Bordering Sheetz in front of you is Camp Letterman Drive, named after one of the largest field hospitals of the Civil War. The hospital was located on about 80 acres of the George Wolf farm, one-half mile west of where you are standing. Why such a huge medical encampment?
On July 3, 1863, at the close of the Battle of Gettysburg, thousands of wounded Union and Confederate soldiers remained behind as the armies withdrew. The wounded were scattered about in numerous temporary field hospitals, and on July 5th Dr. Jonathan Letterman, Medical Director of the Army of the Potomac received orders to "...establish a general hospital at Gettysburg for the wounded that cannot be moved..."

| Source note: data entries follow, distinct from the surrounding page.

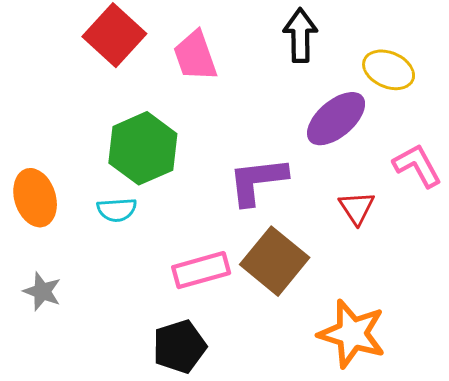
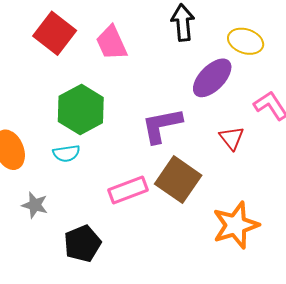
gray star: (42, 291) -> (35, 205), moved
orange star: (352, 334) -> (236, 225), turned -30
black pentagon: (179, 346) -> (82, 244), moved

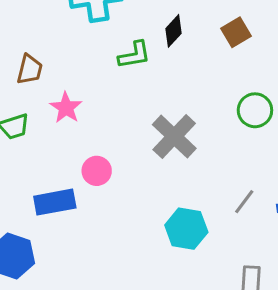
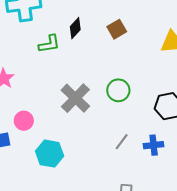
green circle: (255, 110) -> (118, 90), moved
cyan hexagon: (186, 229) -> (50, 154), moved

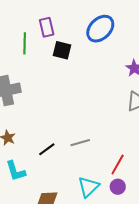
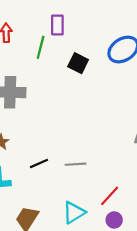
purple rectangle: (47, 27) -> (57, 25), moved
purple circle: (118, 187) -> (114, 220), moved

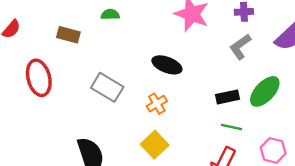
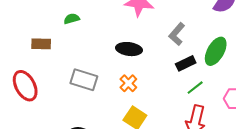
gray L-shape: (240, 47) -> (177, 34), moved
green line: (232, 127) -> (195, 88), turned -36

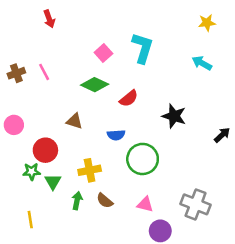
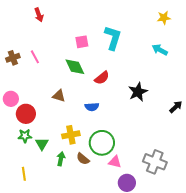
pink square: (103, 53) -> (82, 42), turned 32
green diamond: (95, 85) -> (75, 67), turned 40
black star: (174, 116) -> (138, 92), turned 30
red circle: (45, 150) -> (26, 114), moved
green circle: (143, 159) -> (102, 143), moved

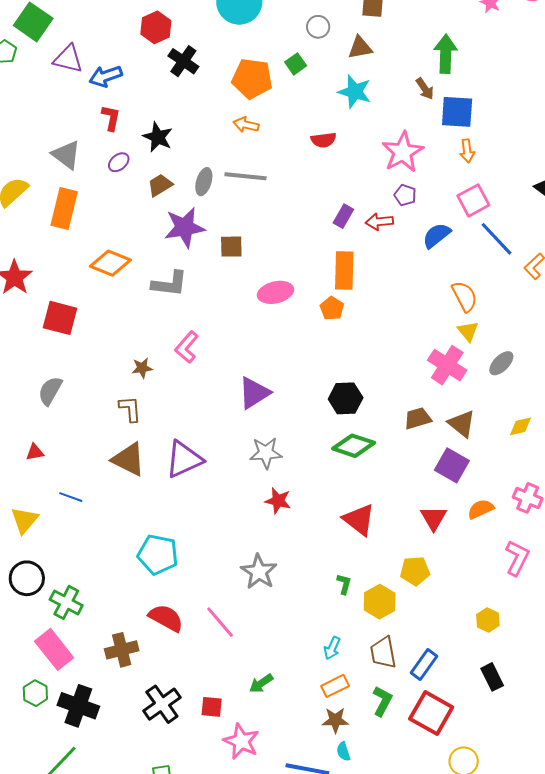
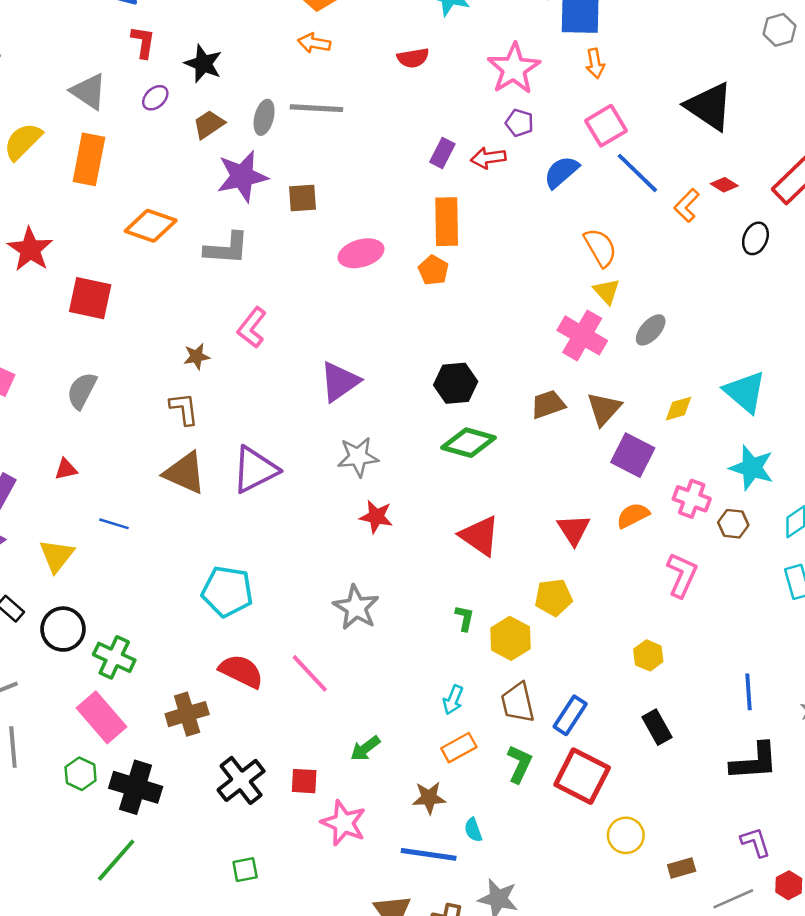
brown triangle: (462, 424) -> (604, 409), turned 36
purple square: (452, 465) -> (633, 455), moved
brown star: (335, 720) -> (429, 798), moved

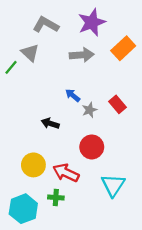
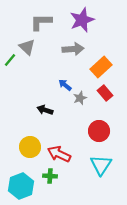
gray L-shape: (46, 25) -> (41, 22), turned -30
orange rectangle: (123, 48) -> (101, 67), moved
red circle: (92, 147) -> (99, 131), moved

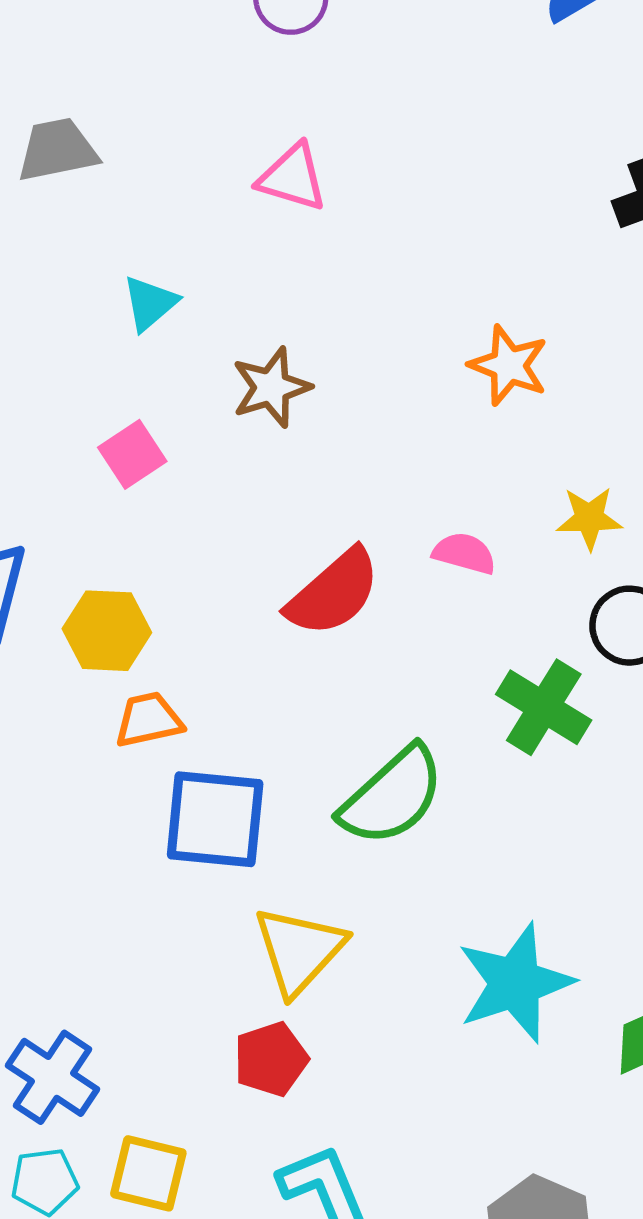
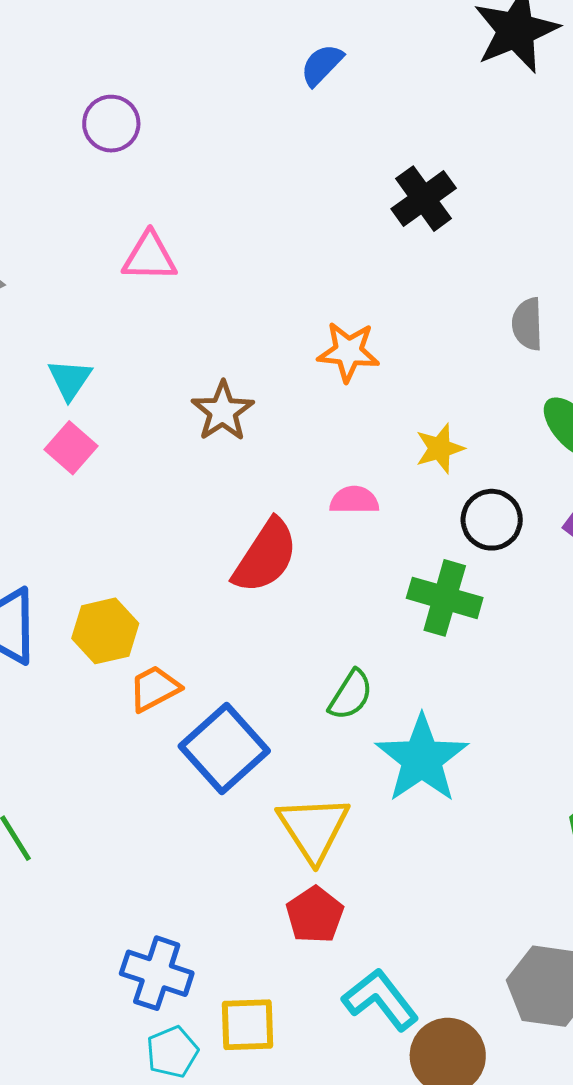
brown star: (271, 387) -> (223, 411), moved
pink square: (132, 454) -> (71, 448), moved
green semicircle: (392, 796) -> (351, 695), size x0.6
blue square: (215, 819) -> (224, 748), turned -32
cyan star: (515, 983) -> (422, 759), moved

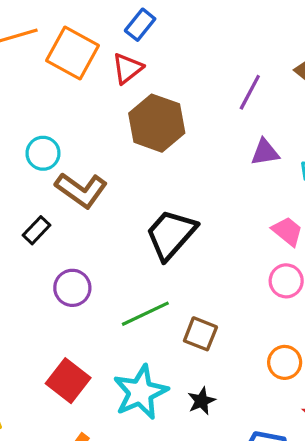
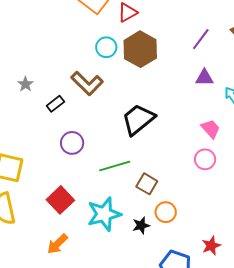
cyan circle: (43, 153) -> (106, 47), moved
orange circle: (285, 362) -> (166, 212), moved

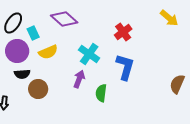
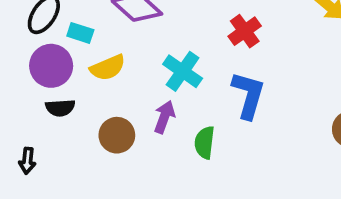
cyan rectangle: (33, 33) -> (80, 33), turned -48
brown circle: (38, 89) -> (117, 135), moved

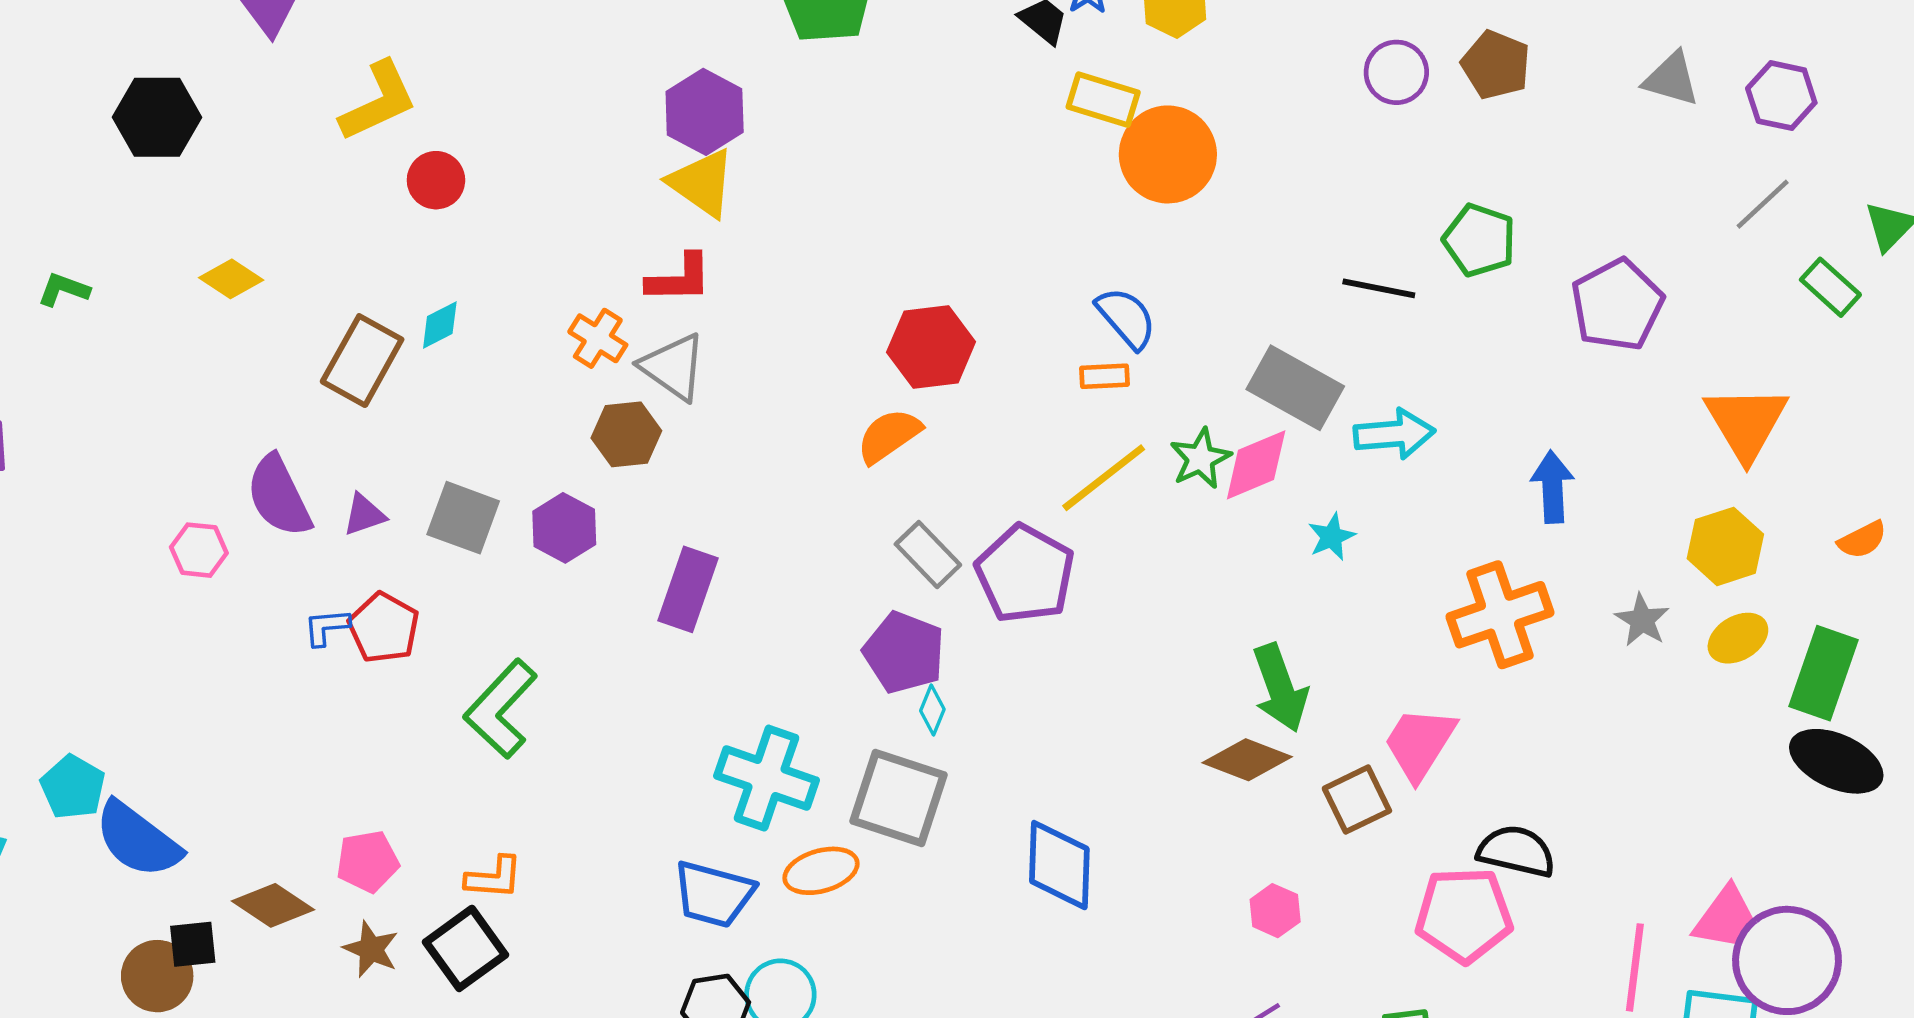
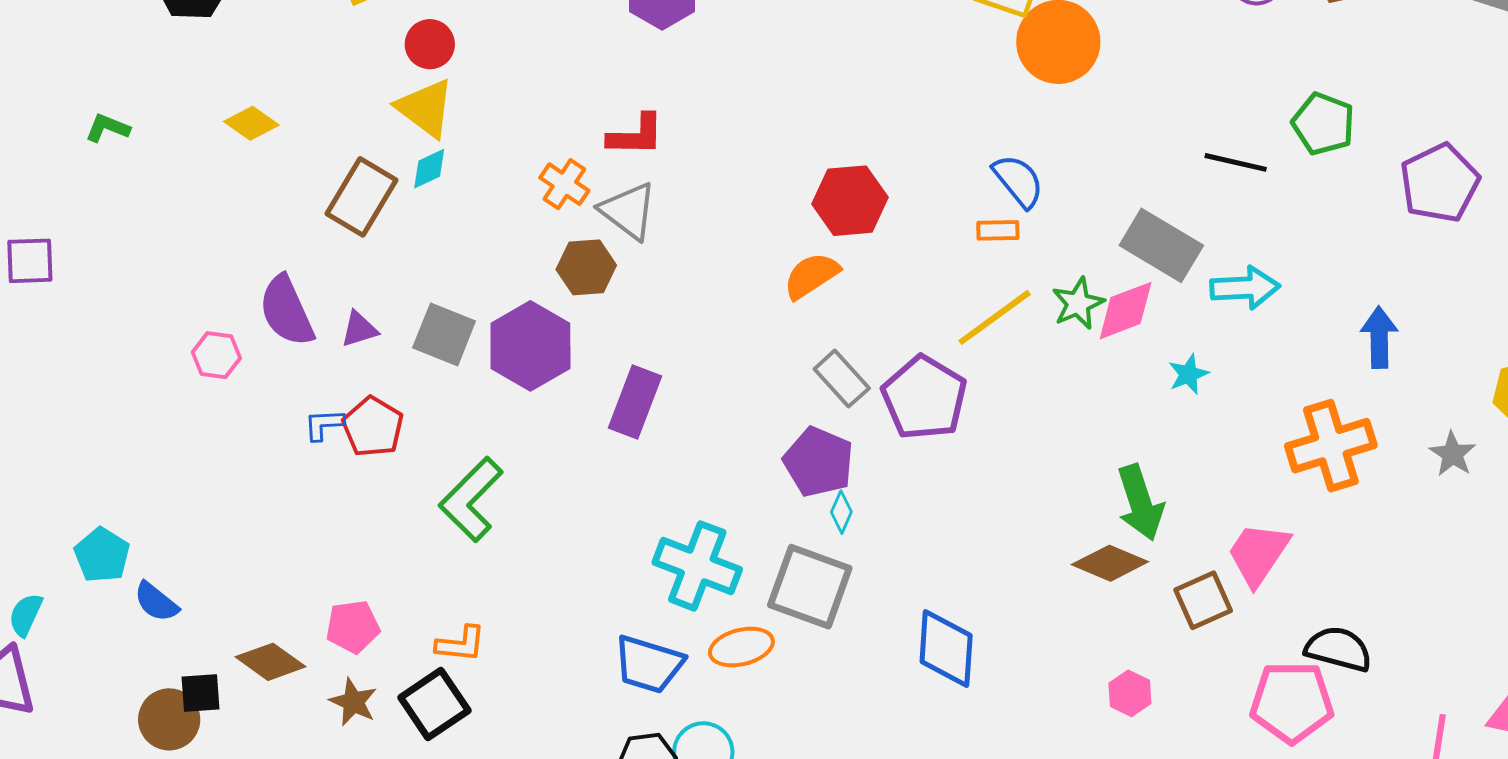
yellow triangle: (702, 183) -> (425, 108), moved
purple hexagon: (564, 528) -> (530, 346), size x1.5
blue semicircle: (138, 840) -> (156, 602), size x0.6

Dr. Letterman chose the Wolf farm as an advantageous site because of its high ground, abundant spring water, and close proximity to the York Road and Gettysburg Railroad. Row after row of tents were pitched, drainage ditches dug, cooking, supply, and sanitary facilities installed, surgeons and nurses brought in, and soon the first of over 4,000 patients were received at historic Camp Letterman.
On August 17, 1863 Gettysburg's newspaper reported: "Everything is being done to relieve and soothe the suffering...Deaths do daily occur, but from the severity of many wounds, this cannot be prevented."
Camp Letterman was closed
on November 20, 1863, the day after President Lincoln delivered his Gettysburg Address at the dedication of the Soldiers' National Cemetery. Sophronia Buklin, one of approximately 40 female nurses at Camp Letterman, describes in her diary the closing of the camp: "...the hospital tents were removed—each bare and dust-trampled space marking where corpses had lain after death-agony was passed, and where the wounded had groaned in pain. Tears filled my eyes....So many of them I had seen depart to the silent land, so many I had learned to respect."